The interpretation of softmax is for a vector of Reals we can convert it to a probability distribution such that term $i$ reflects the relative liklihood of it versus the rest. But, let’s play.

\[\text{softmax}(z)_i = \frac{e^{z_i}}{\sum_{j=1}^{N} e^{z_j}}\]

Consider the 2-term case: \(\begin{aligned} \text{softmax}(z)_0 &= \frac{e^{z_0}}{e^{z_0} + e^{z_1}} \\ &= \frac{e^{-z_0}}{e^{-z_0}}\frac{e^{z_0}}{e^{z_0} + e^{z_1}} \\ &= \frac{1}{1 + e^{z_1-z_0}} \end{aligned}\)

I find this suprising. It means that the difference in the softmax value isn’t a function of the two terms, it’s a function of the difference between those terms.

\[\begin{aligned} \text{softmax}([0, 1])_0 &= \text{softmax}([1000, 1001])_0 \\ &= 0.2689414214 \end{aligned}\]

Intuitively, 1000 and 1001 feel “closer” to me than 0 and 1.

What if we norm by the min? (Let’s ignore the 0 case for the moment.)

\[\text{Let } m = \min_k(z_k)\] \[\text{softmax}_{min. norm}(z)_i = \frac{e^{z_i/m}}{\sum_{j=1}^{N} e^{z_j/m}}\]

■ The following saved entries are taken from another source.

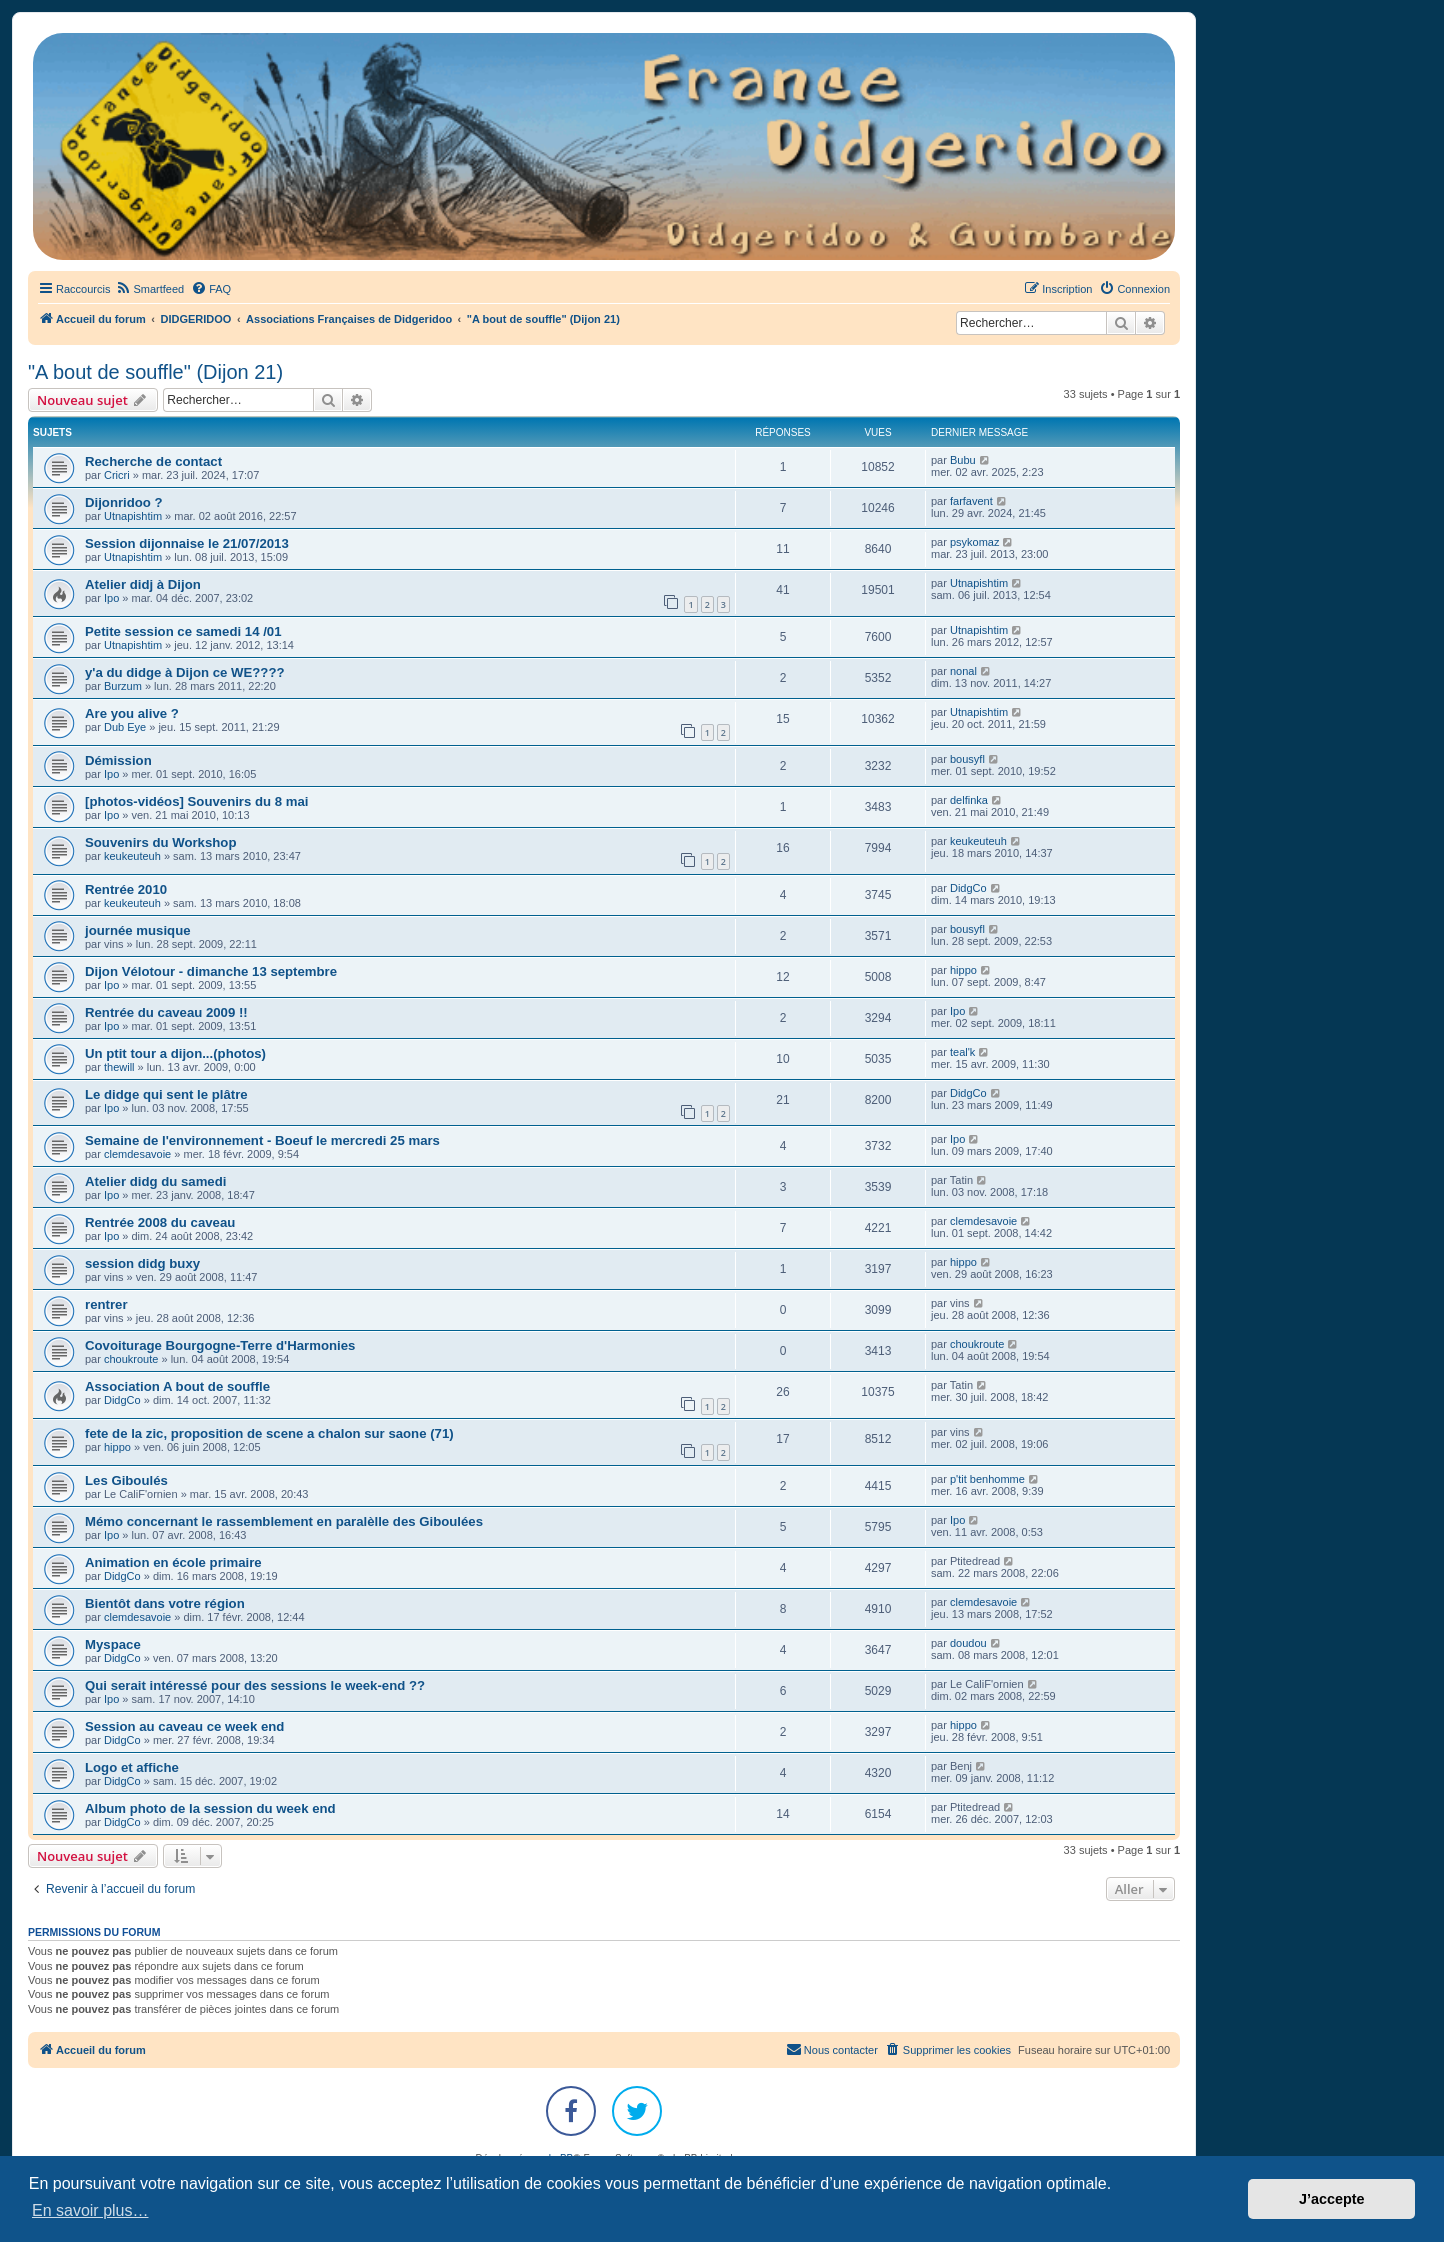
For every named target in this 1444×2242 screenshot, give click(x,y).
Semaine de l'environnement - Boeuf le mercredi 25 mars (262, 1140)
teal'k (962, 1052)
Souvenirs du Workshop (160, 842)
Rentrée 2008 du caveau (160, 1222)
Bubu (963, 460)
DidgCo (968, 888)
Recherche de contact (153, 461)
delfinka (969, 800)
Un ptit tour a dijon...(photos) (175, 1053)
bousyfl (967, 759)
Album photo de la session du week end (210, 1808)
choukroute (131, 1359)
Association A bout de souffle (177, 1386)
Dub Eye (125, 727)
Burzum (123, 686)
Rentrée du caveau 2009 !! (166, 1012)
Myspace (113, 1644)
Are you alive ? (132, 713)
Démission (118, 760)
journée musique (138, 930)
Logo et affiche (132, 1767)
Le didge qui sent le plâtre (166, 1094)
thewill (119, 1067)
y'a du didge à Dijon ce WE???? (185, 672)
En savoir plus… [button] (90, 2210)
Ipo (111, 598)
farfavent (971, 501)
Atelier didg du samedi (155, 1181)
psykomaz (975, 542)
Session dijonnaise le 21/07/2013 (187, 543)
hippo (963, 970)
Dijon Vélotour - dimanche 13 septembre (211, 971)
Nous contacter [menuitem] (832, 2049)
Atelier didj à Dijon (143, 584)
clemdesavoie (137, 1154)
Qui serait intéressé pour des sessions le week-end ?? (255, 1685)
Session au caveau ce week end (184, 1726)
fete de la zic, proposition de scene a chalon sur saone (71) (269, 1433)
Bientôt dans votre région (165, 1603)
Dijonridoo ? (124, 502)
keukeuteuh (132, 856)
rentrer (106, 1304)
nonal (963, 671)
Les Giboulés (126, 1480)
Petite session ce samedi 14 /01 (183, 631)
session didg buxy (142, 1263)
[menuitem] (149, 289)
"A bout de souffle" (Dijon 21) (155, 372)
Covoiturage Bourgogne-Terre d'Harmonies (220, 1345)
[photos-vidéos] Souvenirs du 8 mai (197, 801)
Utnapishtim (133, 516)
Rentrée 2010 (126, 889)
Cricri (117, 475)
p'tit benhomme (987, 1479)
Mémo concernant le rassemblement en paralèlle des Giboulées (284, 1521)
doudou (968, 1643)
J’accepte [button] (1332, 2199)
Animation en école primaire (173, 1562)
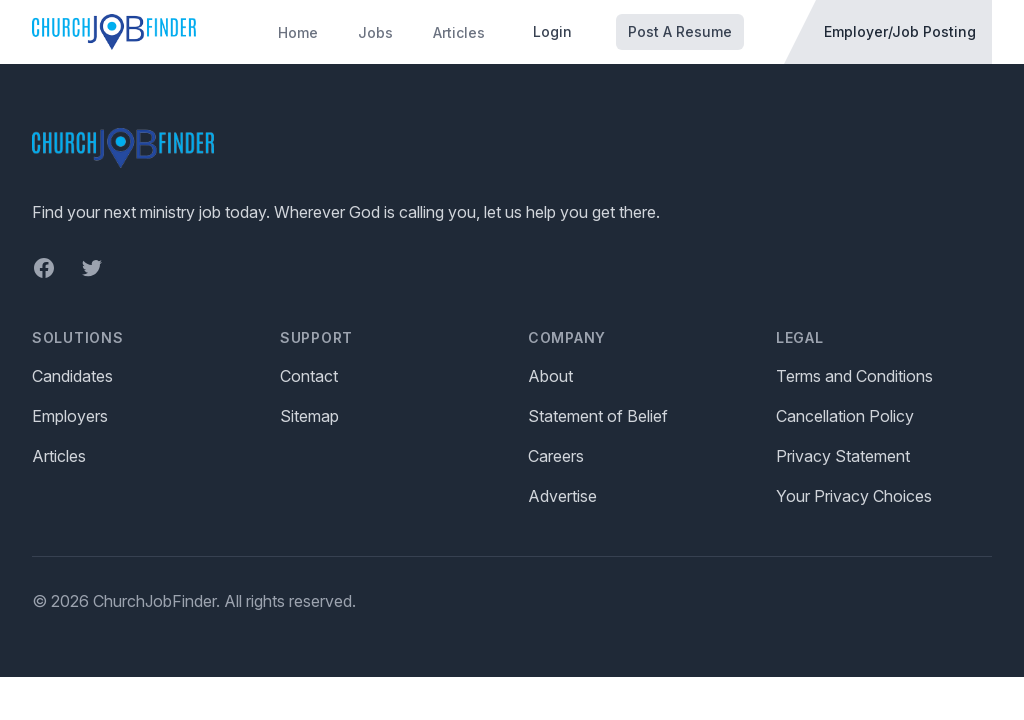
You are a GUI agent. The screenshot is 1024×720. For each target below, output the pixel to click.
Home (298, 32)
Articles (459, 32)
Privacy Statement (843, 456)
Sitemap (309, 416)
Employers (70, 416)
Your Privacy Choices (854, 496)
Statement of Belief (598, 416)
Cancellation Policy (845, 416)
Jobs (375, 32)
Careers (556, 456)
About (550, 376)
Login (552, 31)
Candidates (72, 376)
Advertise (562, 496)
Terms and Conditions (854, 376)
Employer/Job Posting (900, 31)
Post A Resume (680, 31)
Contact (309, 376)
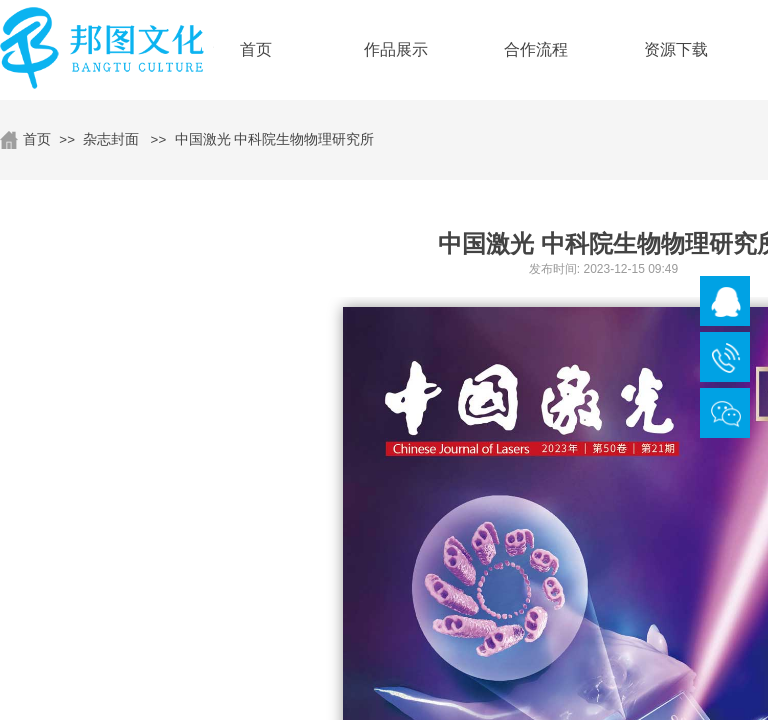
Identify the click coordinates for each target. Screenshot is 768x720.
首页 (37, 139)
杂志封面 (111, 139)
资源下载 (676, 49)
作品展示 (396, 49)
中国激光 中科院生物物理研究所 (275, 139)
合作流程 (536, 49)
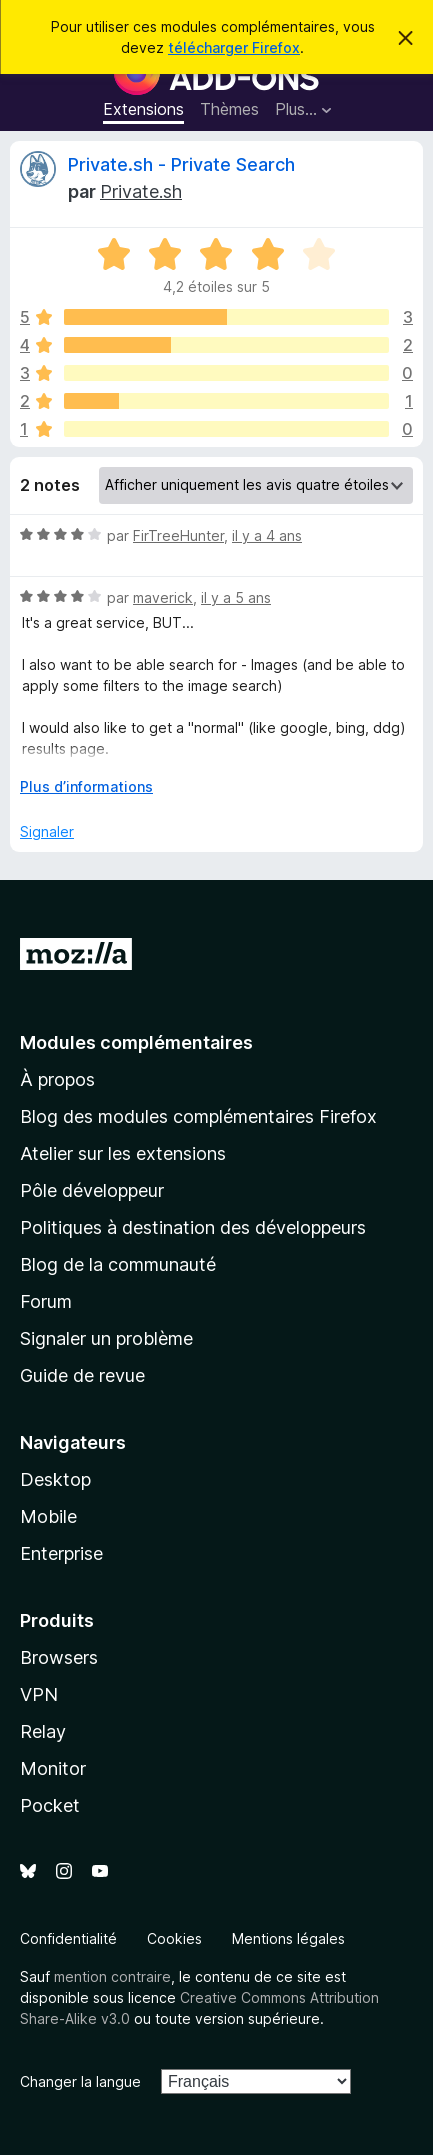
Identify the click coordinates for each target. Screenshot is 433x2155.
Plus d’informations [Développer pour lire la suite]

Let’s consider just the 1000 and 1001 case.

\[\begin{aligned} \text{softmax}_{min. norm}(1000, 1001)_0 &= \frac{e^{1000/1000}}{e^{1000/1000} + e^{1001/1000}} \\ &= \frac{e}{e+e^1.001} \\ &= 0.49975 \end{aligned}\]

Depending on what our problem domain is, this feels more intuitive than 0.269. I suppose we can think of this as the prior on the domain.